Na uren wachten kon de spreker melden dat de hoogwaardigheidsbekleders er aan kwamen. Twee witte grote auto’s, hoog op de wielen , een met een kleine vermelding erop dat die gegeven was door de UN, reden over het grasveld naar de fauteuils. De fanfare zette in. De dikke mannen en vrouwen rolden de auto’s uit de stoelen in. De spreker probeerde nu haast maken. Hij verwelkomde de hoge lieden vormelijk en nodigde een van hen uit om de wachtenden in de rijen te inspecteren. Weer een half uur passeerde. Een ieder keek in rust toe.

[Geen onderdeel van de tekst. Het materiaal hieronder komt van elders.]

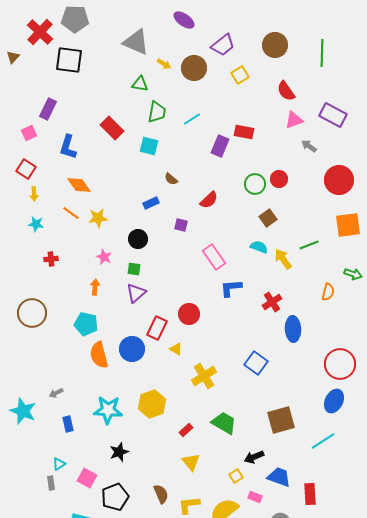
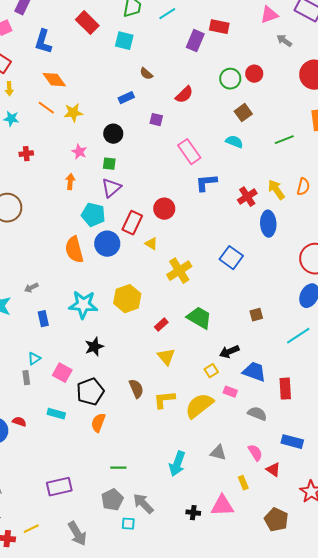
yellow arrow: (283, 259) -> (276, 190), moved
cyan pentagon: (86, 324) -> (93, 215), moved
brown square: (281, 420) -> (256, 315), size x0.5

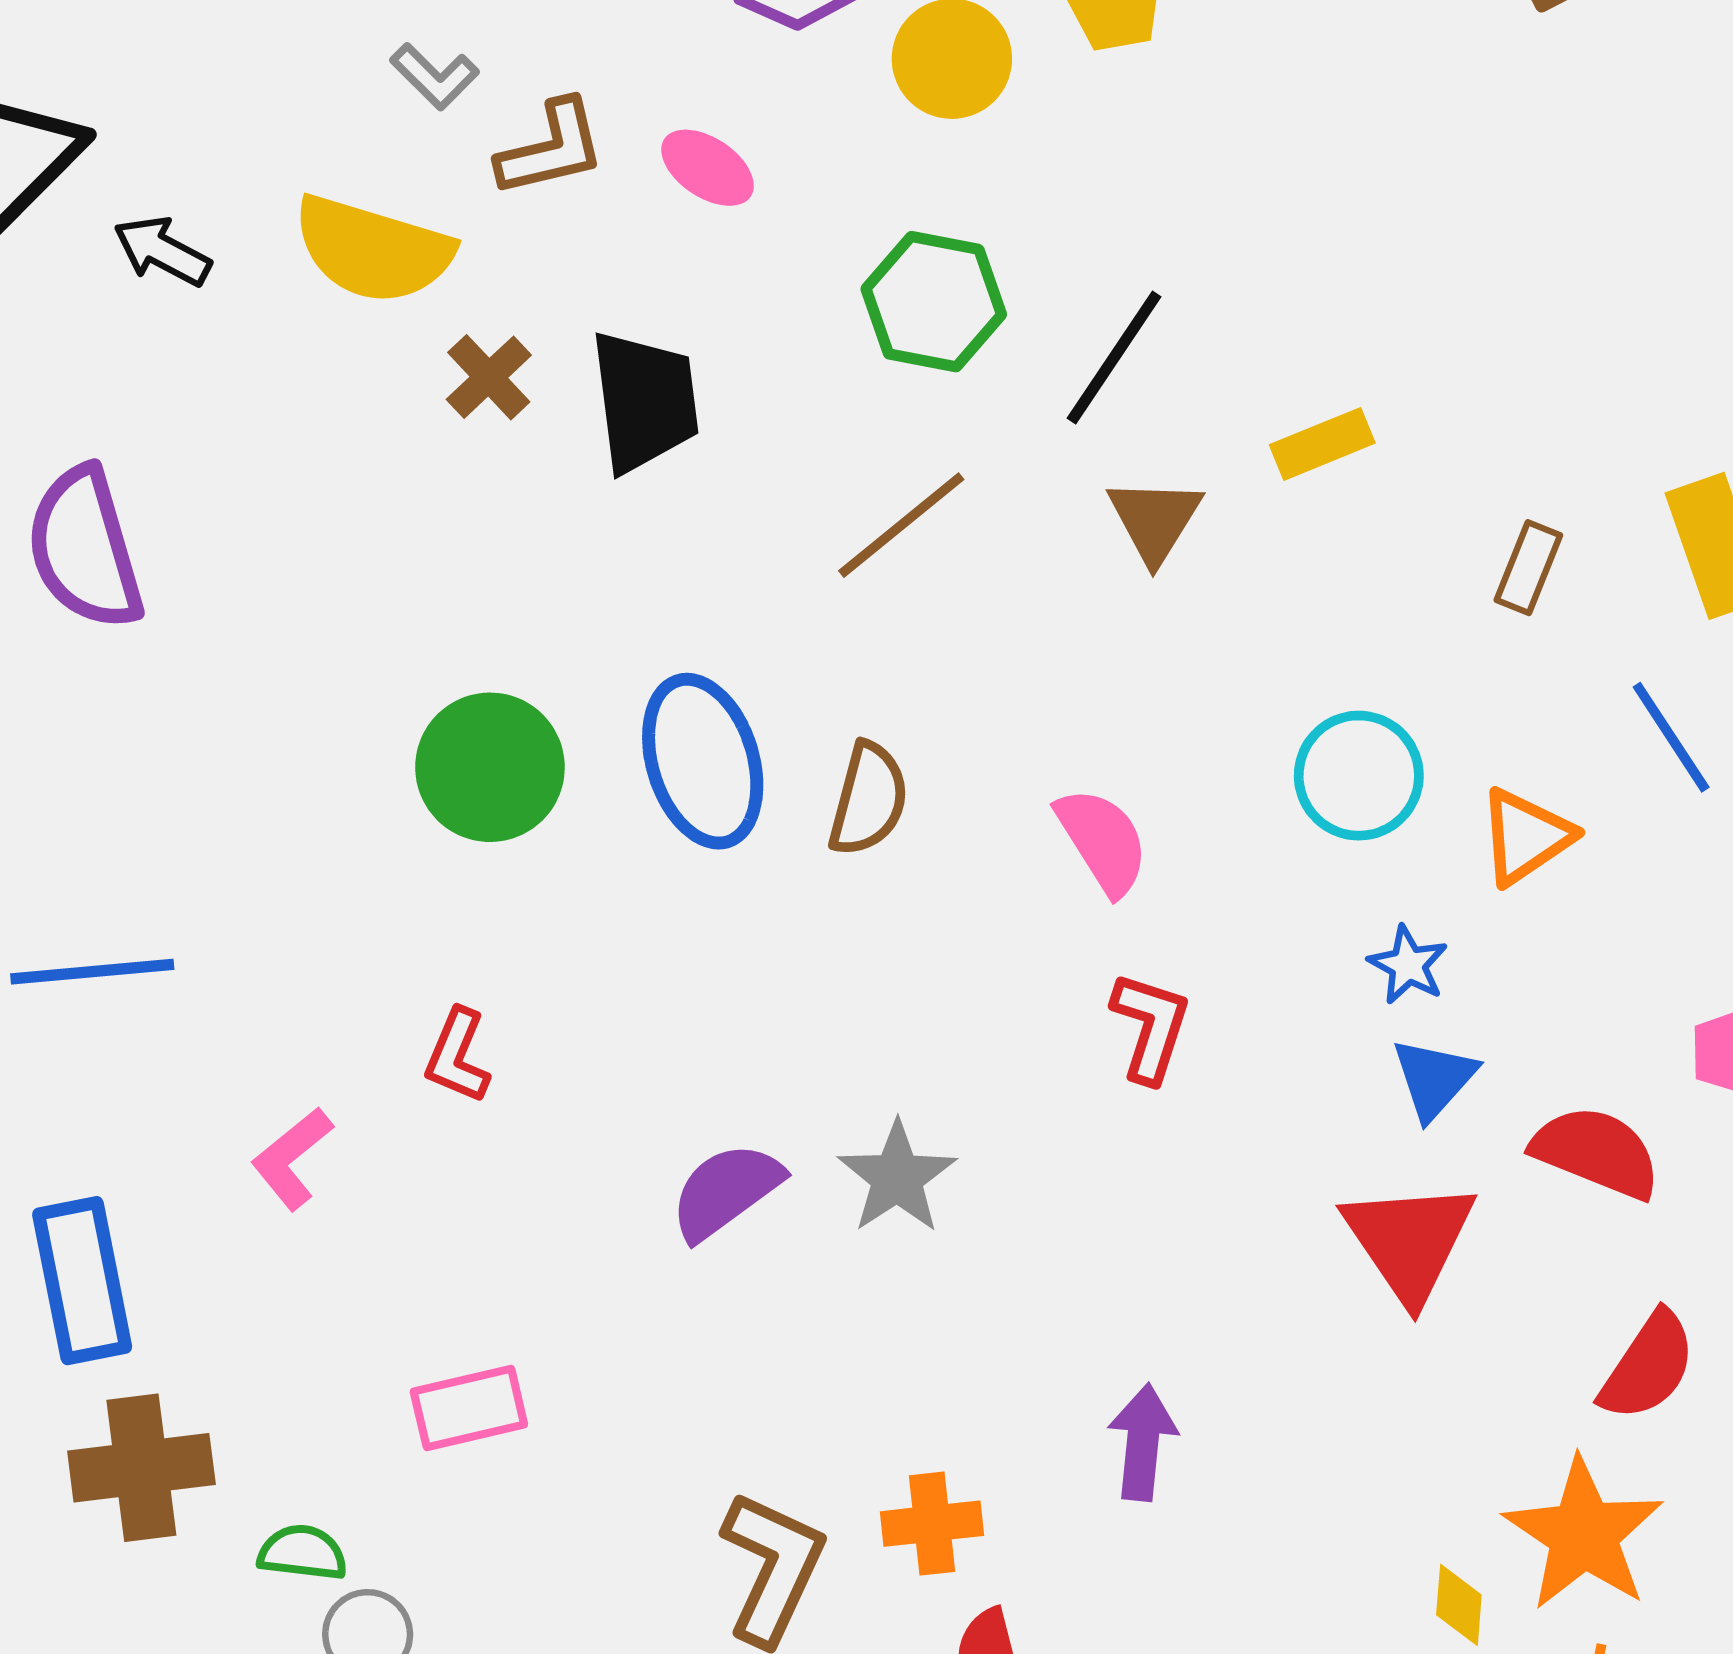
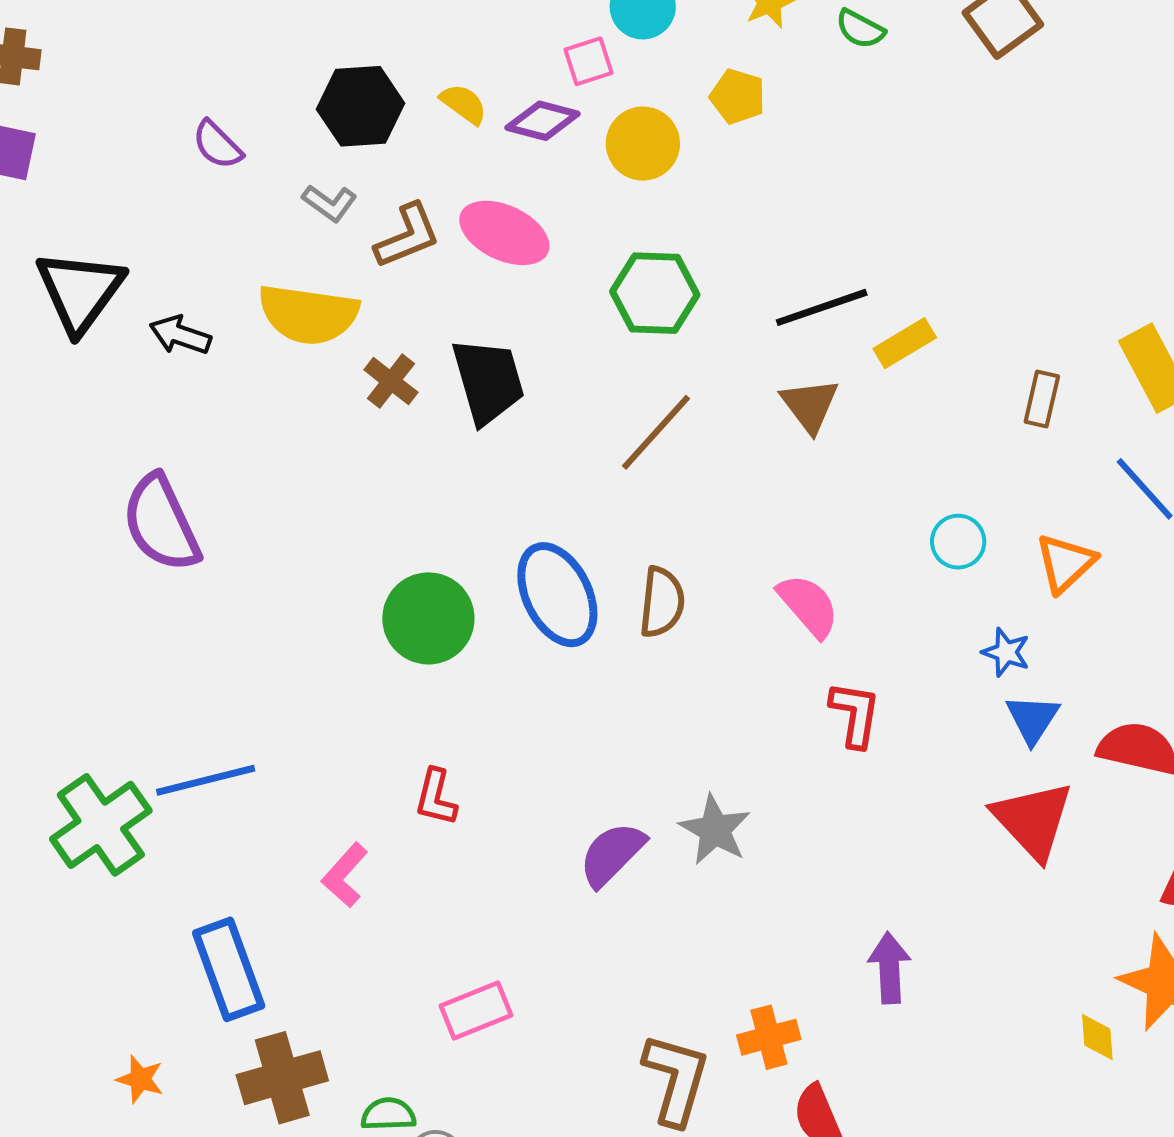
pink ellipse: (707, 168) -> (504, 233), size x1.5
black line: (1114, 357) -> (822, 307), moved, turned 46
cyan circle: (1359, 776) -> (958, 542), size x0.7

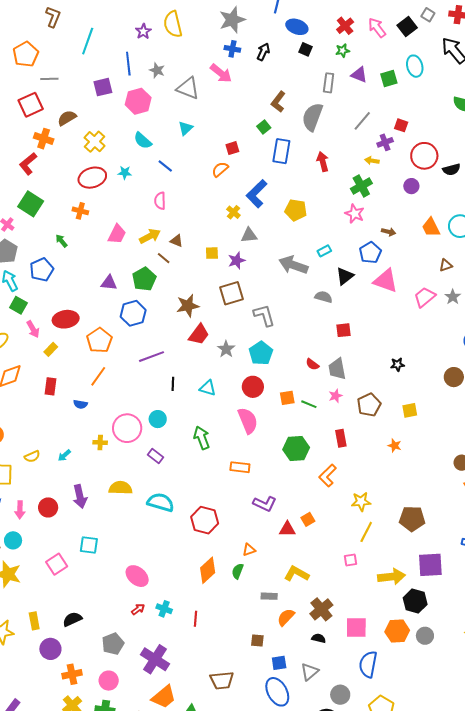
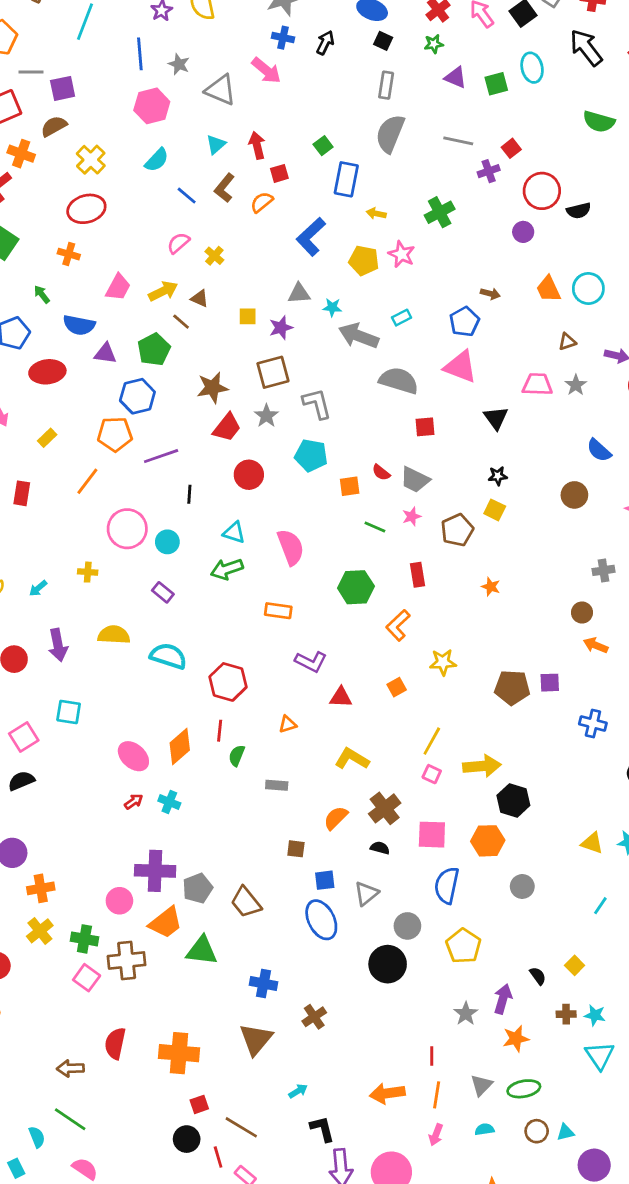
gray rectangle: (329, 83) -> (386, 85), moved
purple square: (103, 87) -> (63, 88), moved
brown L-shape: (278, 102) -> (224, 188), moved
gray line: (362, 121) -> (458, 141), turned 60
red square: (401, 125) -> (511, 148), turned 32
cyan semicircle: (143, 141) -> (157, 160), turned -90
yellow arrow: (372, 161) -> (376, 214), moved
red arrow: (323, 162) -> (257, 145), moved
cyan star: (125, 173) -> (332, 307), moved
green cross: (361, 186) -> (440, 212), moved
pink semicircle: (160, 201) -> (178, 243), turned 48
yellow cross: (233, 212) -> (214, 256), moved
pink star: (355, 214) -> (402, 254), moved
black triangle: (345, 276) -> (496, 418), moved, turned -30
pink triangle: (386, 281) -> (460, 367), moved
gray semicircle: (323, 297) -> (399, 381), size x1.6
pink trapezoid: (425, 297) -> (537, 384), turned 40
red ellipse: (66, 319) -> (47, 372), moved
orange pentagon: (99, 340) -> (115, 434), moved, turned 30
yellow rectangle: (51, 349) -> (47, 438), moved
gray star: (226, 349) -> (266, 416), moved
cyan pentagon: (261, 353) -> (311, 455), turned -30
gray trapezoid: (337, 369) -> (415, 480), turned -55
red circle: (253, 387) -> (249, 475), moved
cyan triangle: (208, 388) -> (234, 533), moved
orange square: (287, 398) -> (350, 486), moved
blue semicircle: (80, 404) -> (79, 325), moved, size x1.6
yellow square: (410, 410) -> (495, 510), moved, turned 35
pink circle: (127, 428) -> (127, 529), moved
green arrow: (202, 438) -> (227, 569), turned -90
orange square: (308, 519) -> (397, 687), moved
yellow line: (366, 532) -> (432, 741), moved
pink square: (350, 560) -> (432, 774), moved, turned 32
purple square: (430, 565) -> (550, 683), moved, size x0.6
orange diamond: (208, 570) -> (180, 746), moved
green semicircle: (238, 571) -> (237, 756), moved
gray rectangle: (269, 596) -> (277, 785), moved
black semicircle: (72, 619) -> (21, 781), moved
red line: (196, 619) -> (220, 731), moved
gray circle: (425, 636) -> (522, 886), moved
gray pentagon: (113, 644) -> (198, 888), moved
purple cross: (155, 659) -> (155, 871), turned -32
brown trapezoid: (222, 680) -> (246, 902), turned 55
pink circle: (109, 681) -> (119, 901), moved

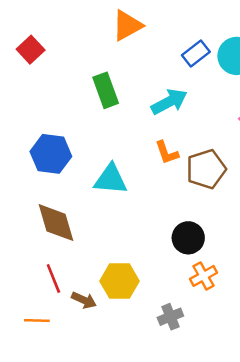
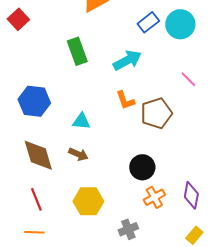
cyan triangle: (111, 179) -> (81, 121), size x0.7
brown arrow: (84, 300) -> (78, 154), moved
orange line: (37, 320) -> (34, 232), moved

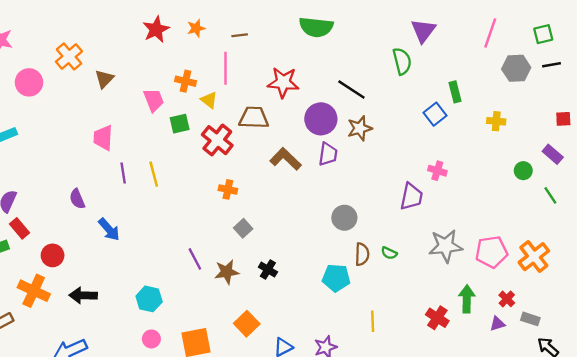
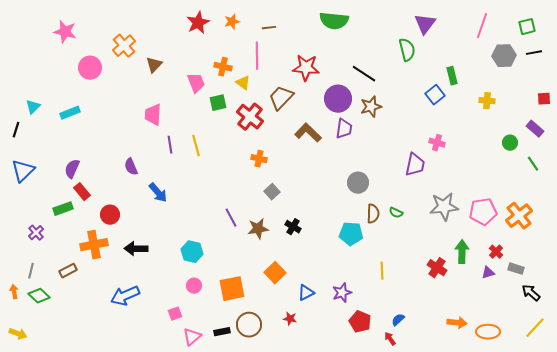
brown trapezoid: (254, 118) -> (281, 98), turned -48
orange cross: (34, 291) -> (94, 245), turned -36

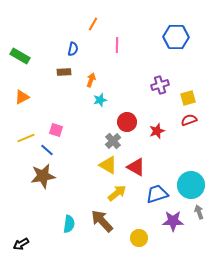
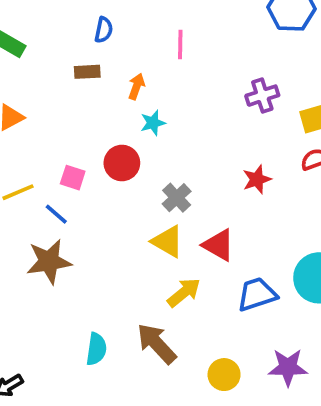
pink line: (117, 45) -> (180, 44), moved
red circle: (127, 122) -> (122, 163), moved
purple star: (173, 221) -> (288, 367), moved

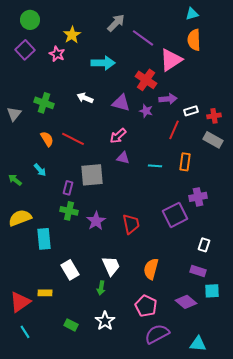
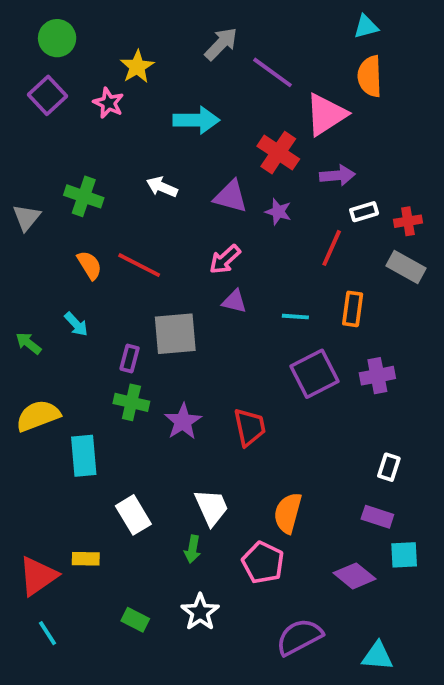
purple arrow: (168, 99) -> (337, 175), moved
purple square: (175, 215) -> (314, 374), moved
pink pentagon: (146, 306) -> (263, 563), moved

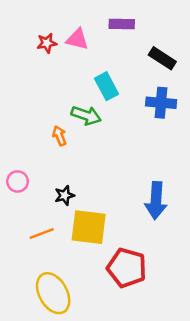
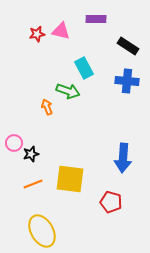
black star: (65, 195) -> (31, 154), moved
red pentagon: (127, 268) -> (111, 202), moved, size x0.7

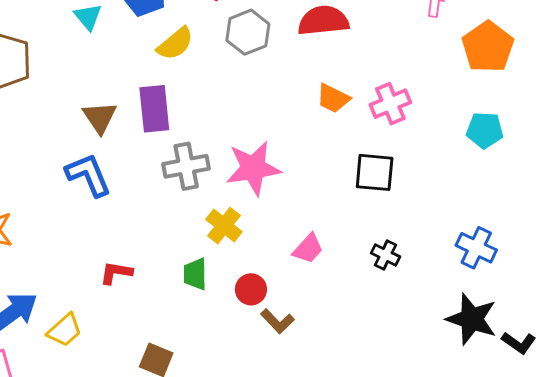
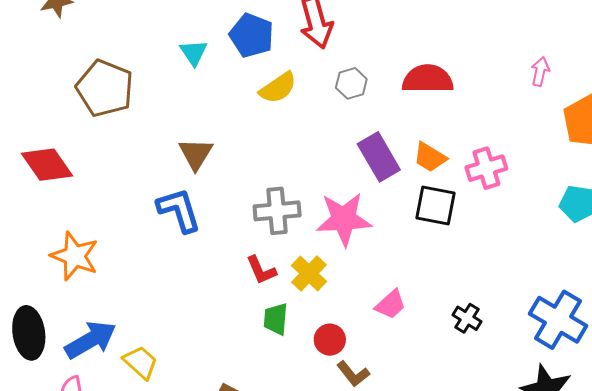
gray hexagon: (248, 32) -> (351, 83), size x0.7
purple rectangle: (154, 109) -> (379, 157), moved, turned -30
black square: (375, 172) -> (435, 206), moved
blue cross: (476, 248) -> (558, 320), size x1.4
red L-shape: (116, 273) -> (261, 270), moved, turned -128
yellow trapezoid: (65, 330) -> (140, 362), turned -102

Nadat de fauteuils weer gevuld waren kwam er beweging in de gelederen. De fanfare zette een mars in en nu bleek het nut van hun vele oefenen. Met een ijzeren discipline bewoog zich de fanfare over het veld in moeilijke patronen naar de tent om daar dan vervolgens langs te trekken. De tamboer zette zijn slag wat aan en zijn bewegingen ook. De leider gooide nu zijn stok hoger dan voorheen en ving hem nu beter op. De toeschouwers zagen de humor van het tafereel in en er werd flink gelachen. Aan de fanfare was nu een extra persoon toegevoegd. Die droeg een fles water en een klein stokje. Enige muzikale inbreng werd van hem niet verwacht. Op aanwijzing van de leider spoedde deze figuur zich soms uit de rij naar de leider om hem het stokje te geven in ruil voor de vlaggenstok. Met deze baton trachtte de leider met grote handbewegingen de fanfare te bedwingen.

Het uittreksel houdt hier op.